> [Exercise objective] Below are records with pictures in them; print them exactly, omitting the pictures.

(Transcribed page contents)
= = = =

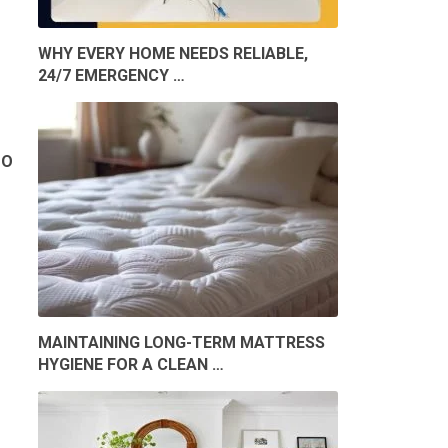
WHY EVERY HOME NEEDS RELIABLE,
24/7 EMERGENCY …
TO
MAINTAINING LONG-TERM MATTRESS
HYGIENE FOR A CLEAN …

= = = =

> [Output]
WHY EVERY HOME NEEDS RELIABLE,
24/7 EMERGENCY …
TO
MAINTAINING LONG-TERM MATTRESS
HYGIENE FOR A CLEAN …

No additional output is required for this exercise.